İnsanlardan aldığım o güzel enerji, güler yüzlü yaklaşım,
Bir yöneticinin -kendi yöneticim değil-, sana her zaman yardıma hazırım, bir diğerinin yanağımı okşayıp 'Güzel kızım benim' demesi,
'Çok çabuk adapte oldu, sanki yıllardır çalışıyor' denilmesi,
Yaptığım işlerden gördüğüm takdir (Elbette ki hatalarım olacaktır ama umarım telafisi olabilen cinsten olur)
Yurt dışına gönderileceğimi öğrenmem ve bunun henüz 1 ayımı doldurmuşken olması. Yurt dışına çıkacağıma çok çok sevinmem ama en çok bana güvenilmesine içten içe gurur duymam...

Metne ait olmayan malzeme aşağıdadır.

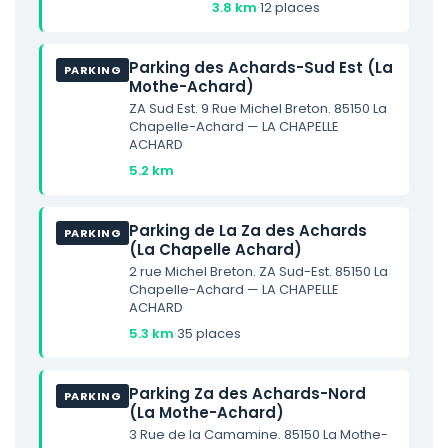
3.8 km
·
12 places
Parking des Achards-Sud Est (La
PARKING
Mothe-Achard)
ZA Sud Est. 9 Rue Michel Breton. 85150 La
Chapelle-Achard — LA CHAPELLE
ACHARD
5.2 km
Parking de La Za des Achards
PARKING
(La Chapelle Achard)
2 rue Michel Breton. ZA Sud-Est. 85150 La
Chapelle-Achard — LA CHAPELLE
ACHARD
5.3 km
·
35 places
Parking Za des Achards-Nord
PARKING
(La Mothe-Achard)
3 Rue de la Camamine. 85150 La Mothe-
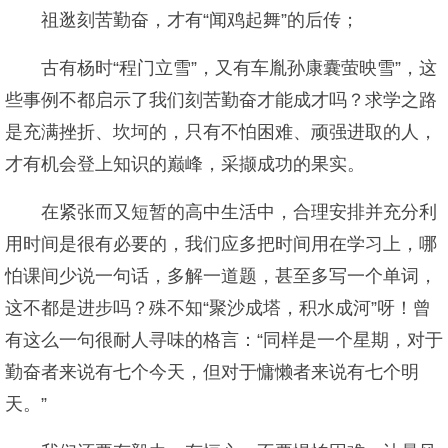
祖逖刻苦勤奋，才有“闻鸡起舞”的后传；
古有杨时“程门立雪”，又有车胤孙康囊萤映雪”，这
些事例不都启示了我们刻苦勤奋才能成才吗？求学之路
是充满挫折、坎坷的，只有不怕困难、顽强进取的人，
才有机会登上知识的巅峰，采撷成功的果实。
在紧张而又短暂的高中生活中，合理安排并充分利
用时间是很有必要的，我们应多把时间用在学习上，哪
怕课间少说一句话，多解一道题，甚至多写一个单词，
这不都是进步吗？殊不知“聚沙成塔，积水成河”呀！曾
有这么一句很耐人寻味的格言：“同样是一个星期，对于
勤奋者来说有七个今天，但对于慵懒者来说有七个明
天。”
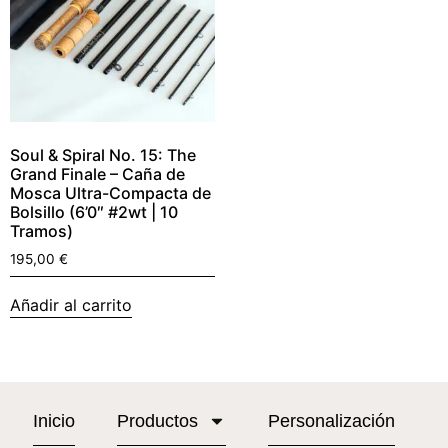
Soul & Spiral No. 15: The
Grand Finale – Caña de
Mosca Ultra-Compacta de
Bolsillo (6’0″ #2wt | 10
Tramos)
195,00
€
Añadir al carrito
Inicio
Productos
Personalización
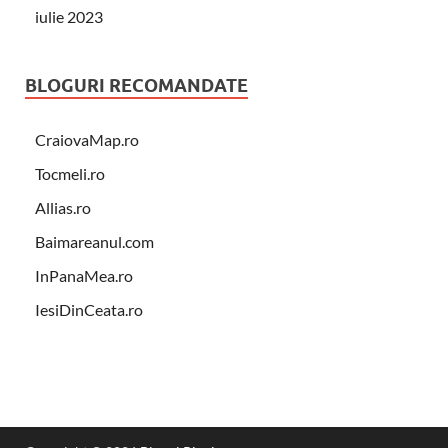
iulie 2023
BLOGURI RECOMANDATE
CraiovaMap.ro
Tocmeli.ro
Allias.ro
Baimareanul.com
InPanaMea.ro
IesiDinCeata.ro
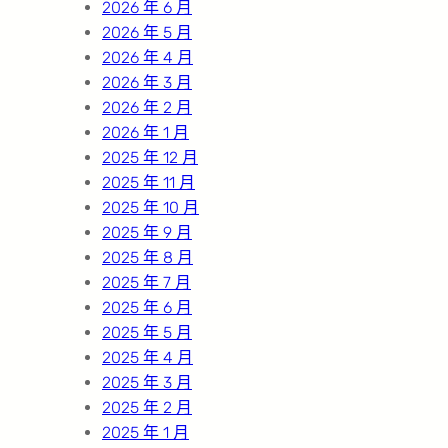
2026 年 6 月
2026 年 5 月
2026 年 4 月
2026 年 3 月
2026 年 2 月
2026 年 1 月
2025 年 12 月
2025 年 11 月
2025 年 10 月
2025 年 9 月
2025 年 8 月
2025 年 7 月
2025 年 6 月
2025 年 5 月
2025 年 4 月
2025 年 3 月
2025 年 2 月
2025 年 1 月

Bunlara bakınca bir şey fark ettim: İnsanoğlunda değişmeyen tek bir şey var, o da iyi niyet.
Buna bir de azim ekleyin. Azim ama hırs değil, insana zarar veren boyutta şeyler değil.
Bir işi doğru yapmak, mümkünse en güzelini yapmak. Bir yerlere ulaşabilmek için erken kalkmak, zaman harcamak, emek sarf etmek.
Hadi bir de sizin bebek adımlarınızda cesaretlendirmek için poponuzdan hafifçe ittiren insanları da katın.
Bu çorba şahane olmaz da ne olur?
Allah'a binlerce şükür, güzel insanların hepsine teşekkür.